Saved data entries
------------------------------------------------------------

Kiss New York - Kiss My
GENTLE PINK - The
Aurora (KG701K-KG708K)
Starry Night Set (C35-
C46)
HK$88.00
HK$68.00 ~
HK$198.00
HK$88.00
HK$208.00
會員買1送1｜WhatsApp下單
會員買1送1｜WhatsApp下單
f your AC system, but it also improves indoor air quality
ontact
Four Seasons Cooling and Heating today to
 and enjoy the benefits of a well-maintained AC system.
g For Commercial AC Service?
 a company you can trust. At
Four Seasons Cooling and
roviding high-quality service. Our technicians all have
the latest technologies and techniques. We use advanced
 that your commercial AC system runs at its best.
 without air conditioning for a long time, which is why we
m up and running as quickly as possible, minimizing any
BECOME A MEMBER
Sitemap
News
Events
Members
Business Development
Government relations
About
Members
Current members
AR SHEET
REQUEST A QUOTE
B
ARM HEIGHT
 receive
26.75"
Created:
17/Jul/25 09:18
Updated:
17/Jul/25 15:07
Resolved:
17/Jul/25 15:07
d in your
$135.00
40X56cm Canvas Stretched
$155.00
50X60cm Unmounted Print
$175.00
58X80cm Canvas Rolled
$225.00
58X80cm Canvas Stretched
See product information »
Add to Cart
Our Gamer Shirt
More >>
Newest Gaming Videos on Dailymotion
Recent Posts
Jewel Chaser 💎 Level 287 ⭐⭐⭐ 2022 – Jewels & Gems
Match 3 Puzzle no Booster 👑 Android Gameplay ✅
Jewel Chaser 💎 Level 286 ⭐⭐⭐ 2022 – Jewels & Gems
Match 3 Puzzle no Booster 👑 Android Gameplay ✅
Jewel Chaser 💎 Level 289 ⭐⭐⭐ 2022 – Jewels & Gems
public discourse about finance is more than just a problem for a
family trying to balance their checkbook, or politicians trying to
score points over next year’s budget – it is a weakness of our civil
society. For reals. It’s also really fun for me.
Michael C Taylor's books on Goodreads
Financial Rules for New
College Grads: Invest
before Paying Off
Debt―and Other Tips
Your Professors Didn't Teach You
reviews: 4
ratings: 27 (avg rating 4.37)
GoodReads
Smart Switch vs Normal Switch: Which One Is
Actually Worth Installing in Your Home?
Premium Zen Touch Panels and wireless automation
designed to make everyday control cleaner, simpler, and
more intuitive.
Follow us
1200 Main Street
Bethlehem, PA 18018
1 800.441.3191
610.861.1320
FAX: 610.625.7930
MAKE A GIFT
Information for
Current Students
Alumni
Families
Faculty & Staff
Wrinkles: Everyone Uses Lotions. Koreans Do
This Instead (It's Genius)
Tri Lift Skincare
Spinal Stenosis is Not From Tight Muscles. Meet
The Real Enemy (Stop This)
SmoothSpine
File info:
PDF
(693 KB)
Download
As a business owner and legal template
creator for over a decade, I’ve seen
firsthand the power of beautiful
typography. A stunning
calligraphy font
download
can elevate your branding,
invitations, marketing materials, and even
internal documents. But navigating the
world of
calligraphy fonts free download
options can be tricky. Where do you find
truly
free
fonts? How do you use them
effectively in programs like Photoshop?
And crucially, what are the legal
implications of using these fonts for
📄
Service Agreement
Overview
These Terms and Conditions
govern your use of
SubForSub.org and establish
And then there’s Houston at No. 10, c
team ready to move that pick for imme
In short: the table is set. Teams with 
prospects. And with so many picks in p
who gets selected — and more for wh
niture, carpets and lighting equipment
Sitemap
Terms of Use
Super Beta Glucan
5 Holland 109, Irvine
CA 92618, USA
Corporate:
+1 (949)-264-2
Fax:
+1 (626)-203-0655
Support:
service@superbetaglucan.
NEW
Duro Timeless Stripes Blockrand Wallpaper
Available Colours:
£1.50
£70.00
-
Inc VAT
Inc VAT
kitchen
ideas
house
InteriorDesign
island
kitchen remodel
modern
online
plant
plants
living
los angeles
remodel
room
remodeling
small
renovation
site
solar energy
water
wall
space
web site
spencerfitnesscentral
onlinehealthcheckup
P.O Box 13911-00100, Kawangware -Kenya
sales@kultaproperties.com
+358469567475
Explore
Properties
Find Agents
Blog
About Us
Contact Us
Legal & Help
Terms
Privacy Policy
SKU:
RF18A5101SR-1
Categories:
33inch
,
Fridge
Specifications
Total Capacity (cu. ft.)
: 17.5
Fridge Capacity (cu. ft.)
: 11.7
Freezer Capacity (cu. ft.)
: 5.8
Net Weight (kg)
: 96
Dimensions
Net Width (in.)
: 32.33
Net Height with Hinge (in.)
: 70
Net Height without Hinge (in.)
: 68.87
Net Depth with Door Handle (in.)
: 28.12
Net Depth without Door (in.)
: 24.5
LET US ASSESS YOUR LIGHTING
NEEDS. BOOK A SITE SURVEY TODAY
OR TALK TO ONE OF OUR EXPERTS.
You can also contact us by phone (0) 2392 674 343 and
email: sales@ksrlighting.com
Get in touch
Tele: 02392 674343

------------------------------------------------------------

Exercise goal
What you should output is every line of the records above, from the first through the line containing "roviding high-quality service.", unchanged.

Response box
Kiss New York - Kiss My
GENTLE PINK - The
Aurora (KG701K-KG708K)
Starry Night Set (C35-
C46)
HK$88.00
HK$68.00 ~
HK$198.00
HK$88.00
HK$208.00
會員買1送1｜WhatsApp下單
會員買1送1｜WhatsApp下單
f your AC system, but it also improves indoor air quality
ontact
Four Seasons Cooling and Heating today to
 and enjoy the benefits of a well-maintained AC system.
g For Commercial AC Service?
 a company you can trust. At
Four Seasons Cooling and
roviding high-quality service. Our technicians all have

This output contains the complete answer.